Evolutionary Quality Metric for source code

These details have been verified by PyPI

Project links

GitHub Statistics

Maintainers

These details have not been verified by PyPI

Project description

Evolutionary Quality Metric (EQM)

EQM scores the functions in a git repository by how strongly they have been preserved under pressure to change. Code that survives many opportunities to be modified, especially when callers depended on it remaining stable, scores high. Code that churns frequently or is rarely referenced by the rest of the codebase scores low.

The metric is inspired by purifying selection in molecular evolution.

$$\text{EQM}(f) = \mathrm{LCB}_p!\left[\mathrm{Beta}(\alpha + k,; \beta + n - k)\right]$$

Each commit that touches a direct caller of f, or f itself, is a trial (n). If f did not change in that commit, it survived (k). α, β are Beta prior parameters (default 1, 1 — uniform). EQM is the lower credible bound of the resulting Beta posterior, penalising functions with few trials more aggressively than the posterior mean alone.

Quickstart

pip install eqm-score

# Analyze a repository (run once; subsequent commands are sub-second)
eqm analyze /path/to/your/repo

# Print per-function scores (JSONL, one object per function)
eqm score /path/to/your/repo

# Colorized heatmap in the terminal
eqm score /path/to/your/repo --format terminal

# Top 20 most-conserved functions
eqm top /path/to/your/repo --n 20

# Explain a single function's score
eqm explain /path/to/your/repo src/core/processor.py:42

# Debug what trials were counted for a function
eqm debug trials /path/to/your/repo my_module.MyClass.my_method

How scoring works

A trial for function f is triggered when:

A direct caller of f had a nonsynonymous change in a commit (caller pressure), or
f itself had a nonsynonymous change in a commit (direct mutation)

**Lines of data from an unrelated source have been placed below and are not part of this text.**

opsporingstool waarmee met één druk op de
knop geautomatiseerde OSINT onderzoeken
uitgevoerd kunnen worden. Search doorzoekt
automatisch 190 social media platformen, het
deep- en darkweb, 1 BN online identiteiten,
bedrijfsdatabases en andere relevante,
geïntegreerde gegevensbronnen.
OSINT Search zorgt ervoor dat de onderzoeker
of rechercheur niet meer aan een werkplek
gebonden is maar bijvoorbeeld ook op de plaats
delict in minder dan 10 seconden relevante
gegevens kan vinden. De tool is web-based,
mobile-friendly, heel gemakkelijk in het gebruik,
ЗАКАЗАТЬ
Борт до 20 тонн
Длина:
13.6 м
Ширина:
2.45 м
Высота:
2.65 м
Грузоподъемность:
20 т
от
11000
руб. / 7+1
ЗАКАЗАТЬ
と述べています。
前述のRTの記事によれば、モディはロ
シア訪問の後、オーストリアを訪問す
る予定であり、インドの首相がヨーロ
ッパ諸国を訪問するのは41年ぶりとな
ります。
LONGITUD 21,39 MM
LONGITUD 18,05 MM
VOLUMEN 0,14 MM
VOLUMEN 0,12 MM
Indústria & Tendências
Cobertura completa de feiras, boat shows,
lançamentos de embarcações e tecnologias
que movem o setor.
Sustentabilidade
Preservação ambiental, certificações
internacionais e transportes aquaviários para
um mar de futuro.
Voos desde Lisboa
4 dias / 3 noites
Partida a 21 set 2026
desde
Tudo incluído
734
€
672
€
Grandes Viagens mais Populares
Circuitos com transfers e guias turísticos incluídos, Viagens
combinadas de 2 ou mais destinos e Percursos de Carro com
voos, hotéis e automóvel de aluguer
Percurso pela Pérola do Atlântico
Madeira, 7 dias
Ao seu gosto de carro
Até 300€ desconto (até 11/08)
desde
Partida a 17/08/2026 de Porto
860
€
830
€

Both triggers in the same commit count as one trial. The trial is synonymous (survived) if f did not change; nonsynonymous (mutated) if f changed Changes first normalize the function's token sequence before comparing: local variable names, parameter names, string/integer literals, docstrings, and comments are all stripped or replaced with type tokens.

The following cases count as a direct caller:

Same-file direct call
From-import cross-file call
Module-attribute cross-file call
Intra-class self/cls

Some known limitations:

self.method() via inheritance or other instances
Star imports (from module import *
Dynamic dispatch: calls through variables (fn = get_fn(); fn()), getattr, or __call__
Ambiguous global names

A function with many trials (high n) and a high survival rate gets a score near 1.0. A function with few trials gets a score near 0.5 regardless of its survival rate (maximally uncertain).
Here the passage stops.